I watched her swim—she was a really good swimmer—and then she went under and d-didn’t . . .”

“You’re getting ready to cry, aren’t you?”

“Not me, Zelda. I’m tough.”

“Right.”

“So I jumped up and started yelling and ran out into the water, only t-two guys grabbed me and carried me back. There was a siren, like for a t-t-tornado or something.”

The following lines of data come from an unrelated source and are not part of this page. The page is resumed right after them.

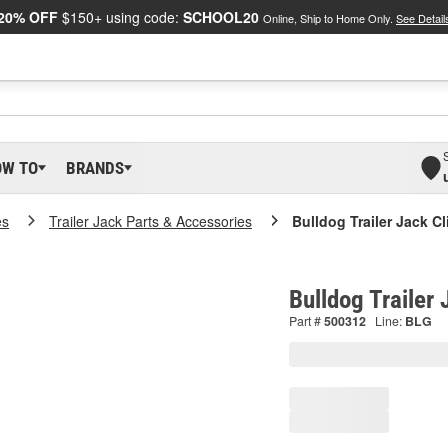
20% OFF
$150+ using code:
SCHOOL20
Online, Ship to Home Only.
See Detail
OW TO
BRANDS
es
Trailer Jack Parts & Accessories
Bulldog Trailer Jack Cl
Bulldog Trailer
Part #
500312
Line:
BLG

“You’re not in Kansas anymore, Cassie.”

“You mean I’m M-M-Mariah. I guess I am, only older and maybe a little sm-smarter. And n-not as l-l-lucky.”

“You don’t have to tell me this.”

“I want to. I kept yelling that a woman was drowning out there, and they showed me the lifeguard’s boat. It was like a canoe with a m-motor and a thing out to one side to k-keep it from t-turning over, and he was going a m-mile a minute.”